# Required action:
Every line below that includes the word "відділення" needs to be copied.

(Saved data entries)
───

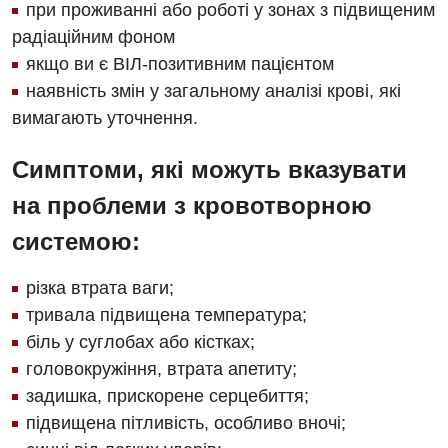
при проживанні або роботі у зонах з підвищеним
радіаційним фоном
Вакансії
якщо ви є ВІЛ-позитивним пацієнтом
Заходи БПР
Діагностика
наявність змін у загальному аналізі крові, які
вимагають уточнення.
Інтернатура
Діагностичне відділення
Енциклопедія
Симптоми, які можуть вказувати
Ендоскопічне відділення
на проблеми з кровотворною
Програма лояльності
Інструментальна діагностика
системою:
Відгуки
Рентгенографія
Відео
УЗД
різка втрата ваги;
Декларування
тривала підвищена температура;
Для дорослих
Національний скринінг здоров’я 40+
біль у суглобах або кістках;
головокружіння, втрата апетиту;
Акушерство і гінекологія
задишка, прискорене серцебиття;
Українська
Алергологія, імунологія
підвищена пітливість, особливо вночі;
Російська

───

# Solution to this exercise:
Діагностичне відділення
Ендоскопічне відділення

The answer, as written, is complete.